- **What you will do**
In the records below, find the line with "Fogorvosaink és munkatársaink", then copy each line exactly until you have copied the line with "Die gesamte Hose". Leave any picture out.

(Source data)

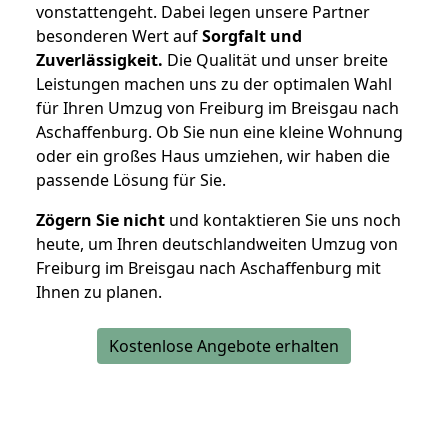
vonstattengeht. Dabei legen unsere Partner
besonderen Wert auf
Sorgfalt und
Zuverlässigkeit.
Die Qualität und unser breite
Leistungen machen uns zu der optimalen Wahl
für Ihren Umzug von Freiburg im Breisgau nach
Aschaffenburg. Ob Sie nun eine kleine Wohnung
oder ein großes Haus umziehen, wir haben die
passende Lösung für Sie.
Zögern Sie nicht
und kontaktieren Sie uns noch
heute, um Ihren deutschlandweiten Umzug von
Freiburg im Breisgau nach Aschaffenburg mit
Ihnen zu planen.
Kostenlose Angebote erhalten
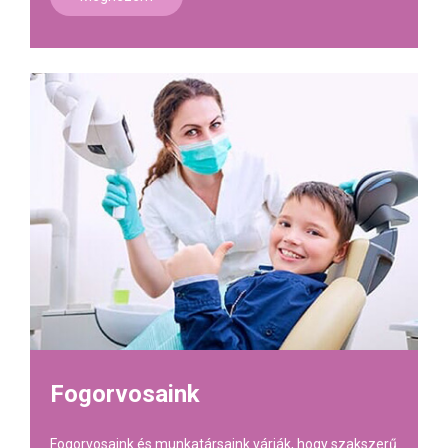
Fogorvosaink
Fogorvosaink és munkatársaink várják, hogy szakszerű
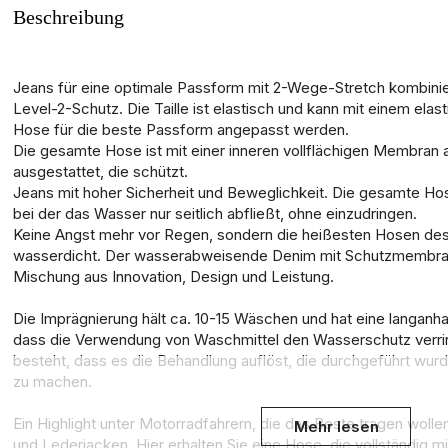
Beschreibung
Jeans für eine optimale Passform mit 2-Wege-Stretch kombinier
Level-2-Schutz. Die Taille ist elastisch und kann mit einem elas
Hose für die beste Passform angepasst werden.
Die gesamte Hose ist mit einer inneren vollflächigen Membran
ausgestattet, die schützt.
Jeans mit hoher Sicherheit und Beweglichkeit. ​Die gesamte Ho
bei der das Wasser nur seitlich abfließt, ohne einzudringen.
Keine Angst mehr vor Regen, sondern die heißesten Hosen des
wasserdicht. Der wasserabweisende Denim mit Schutzmembran
Mischung aus Innovation, Design und Leistung.
Die Imprägnierung hält ca. 10-15 Wäschen und hat eine langanh
dass die Verwendung von Waschmittel den Wasserschutz verrin
besteht, dass es die Behandlung auflöst, die durchgeführt wur
zu machen.
Ein Highlight unter Motorradfahrern, die das Beste tragen wollen
Mehr lesen
und Lederjacken. Hier erhalten Sie eine Hose, die vollständig m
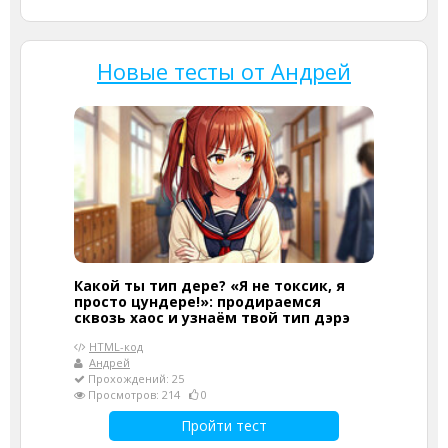
Новые тесты от Андрей
Какой ты тип дере? «Я не токсик, я
просто цундере!»: продираемся
сквозь хаос и узнаём твой тип дэрэ
HTML-код
Андрей
Прохождений: 25
Просмотров: 214
0
Пройти тест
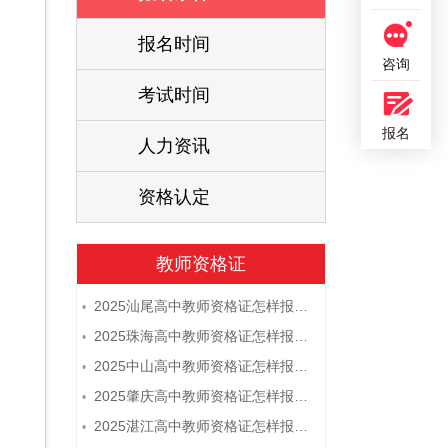
报名时间
咨询
考试时间
报名
人力资讯
资格认定
教师资格证
2025汕尾高中教师资格证怎样报名 附流程
•
2025珠海高中教师资格证怎样报名 附流程
•
2025中山高中教师资格证怎样报名 附流程
•
2025肇庆高中教师资格证怎样报名 附流程
•
2025湛江高中教师资格证怎样报名 附流程
•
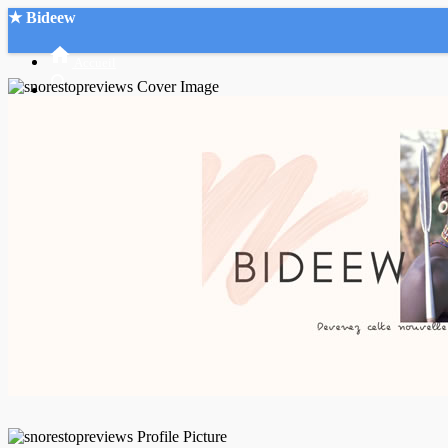
★ Bideew
Accueil
Recherche Avancée
Mon compte
Connexion
Créer un compte
Mode nuit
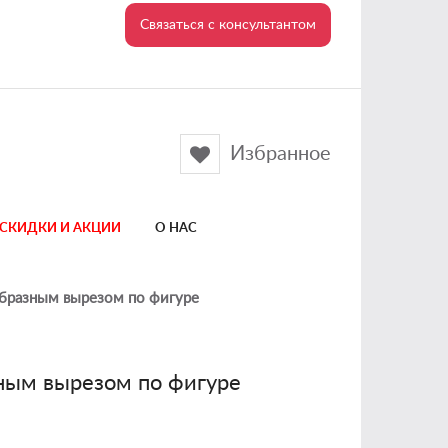
Связаться с консультантом
Избранное
СКИДКИ И АКЦИИ
О НАС
образным вырезом по фигуре
зным вырезом по фигуре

- **Task answer**
Fogorvosaink és munkatársaink várják, hogy szakszerű
Beschreibung
Jeans für eine optimale Passform mit 2-Wege-Stretch kombinier
Level-2-Schutz. Die Taille ist elastisch und kann mit einem elas
Hose für die beste Passform angepasst werden.
Die gesamte Hose ist mit einer inneren vollflächigen Membran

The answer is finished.